[WHAT THE EXERCISE ASKS]:
Your task is to copy each line of the records that includes the string "Littérature".

= = = =

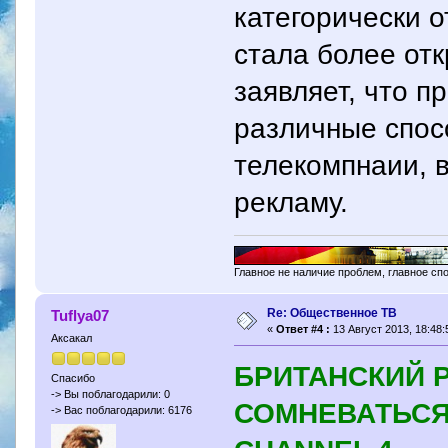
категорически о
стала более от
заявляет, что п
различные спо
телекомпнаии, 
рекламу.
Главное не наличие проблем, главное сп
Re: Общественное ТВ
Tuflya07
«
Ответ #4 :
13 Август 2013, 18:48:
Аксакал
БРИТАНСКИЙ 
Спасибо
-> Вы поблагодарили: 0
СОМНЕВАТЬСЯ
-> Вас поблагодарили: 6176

= = = =

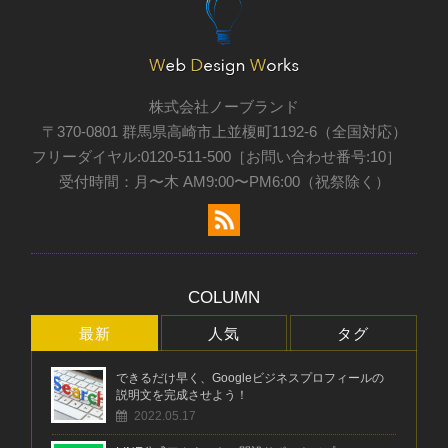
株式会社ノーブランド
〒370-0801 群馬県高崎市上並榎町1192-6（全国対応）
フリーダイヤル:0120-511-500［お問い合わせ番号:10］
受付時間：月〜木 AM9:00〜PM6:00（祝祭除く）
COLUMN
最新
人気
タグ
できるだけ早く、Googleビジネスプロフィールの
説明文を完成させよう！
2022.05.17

= = = =

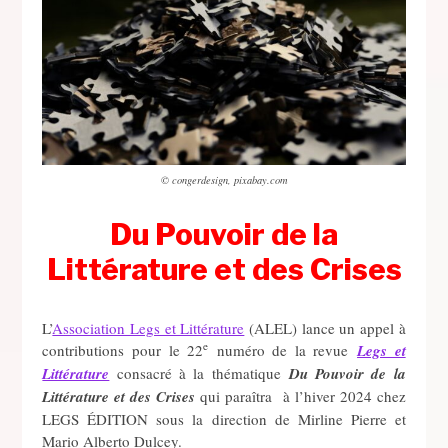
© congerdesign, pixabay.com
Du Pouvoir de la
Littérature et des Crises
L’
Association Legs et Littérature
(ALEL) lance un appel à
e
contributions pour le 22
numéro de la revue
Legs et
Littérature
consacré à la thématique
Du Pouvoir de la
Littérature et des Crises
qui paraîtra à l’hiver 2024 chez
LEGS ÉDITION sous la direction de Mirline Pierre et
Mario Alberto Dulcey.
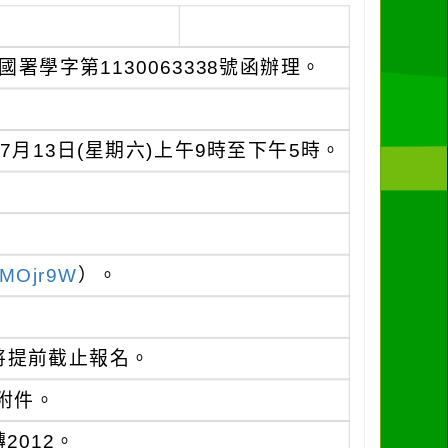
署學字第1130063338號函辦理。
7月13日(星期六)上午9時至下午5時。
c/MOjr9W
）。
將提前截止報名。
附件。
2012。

= = = =

[ANSWER SECTION]:
Littérature et des Crises
Association Legs et Littérature
Littérature
Littérature et des Crises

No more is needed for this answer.